The 2-process number confirms the per-process ceiling is real: doubling
the process count nearly doubles total throughput. Topaz scales out
horizontally, not up.
The within-process ceiling is dominated by Go
scheduler / GC / netpoll cost at this allocation rate, not by any lock or
serialization in Topaz code.

Suggestions for further work (not in this PR)

If the maintainers want to push the per-process ceiling higher, the
remaining levers are:

  1. Skip middlewares when their effects are unobserved. E.g. don't build
    the per-request zerolog instance in TracingMiddleware when level >
    Trace; don't generate prometheus exemplars when no scraper is attached.
  2. sync.Pool the protobuf IsRequest/IsResponse and the input
    map[string]any.
    Profile shows ~16% CPU in GC; pooling could cut
    that meaningfully.
  3. Document GOMAXPROCS tuning for high-throughput deployments — it's
    a free 22% on the same hardware.

Each of those is a separate PR if the maintainers are interested.

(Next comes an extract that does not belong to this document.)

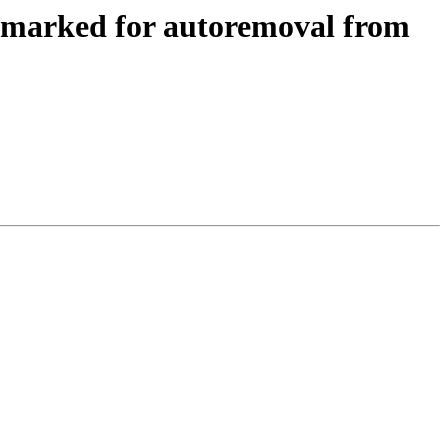
 marked for autoremoval from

Each Is() call rebuilds a rego.PreparedEvalQuery from the runtime's
compiler and store, including ast.ParseBody / ast.ParseRef for the
query body. Under concurrent load this fights the OPA compiler's
internal locks and burns CPU on duplicate parsing.

Memoize the prepared query keyed on (policy_context.path,
policy_context.decisions). The compiler/store/policy bundle are stable
between bundle reloads, so the prepared query is reusable. Invalidation
is wired up via plugins.Manager.RegisterCompilerTrigger, which fires
on bundle activation / discovery update / any compiler rotation.

Concurrency-safe: sync.Map for read-mostly access, golang.org/x/sync
singleflight to collapse concurrent misses on the same key into one
PrepareForEval call.

Measured against a stub iap.egress.http policy, native Go gRPC client
(port 8282), Apple M-series Mac. Median of 3 back-to-back 3-second runs
after a 100-call warmup:

    conc | before rps | after rps | gain
    -----+------------+-----------+------
       1 |     7,803  |   11,517  | +48%
       4 |    18,474  |   28,831  | +56%
       8 |    23,880  |   37,572  | +57%
      16 |    29,929  |   46,980  | +57%

p50 latency drops correspondingly (e.g. conc=1: 113 µs -> 77 µs;
conc=16: 522 µs -> 301 µs). Decisions are byte-identical to the
unmodified path.

Tests:
- TestCacheKey: key derivation is order-sensitive on the decisions
  list and stable across runs.
- TestGetOrPrepare_CachesAndDedupes: factory runs at most once across
  200 concurrent goroutines for the same key; subsequent calls hit
  the cache without invoking the factory.
- TestGetOrPrepare_FactoryError: factory errors are propagated and
  not cached, so transient failures don't poison the cache.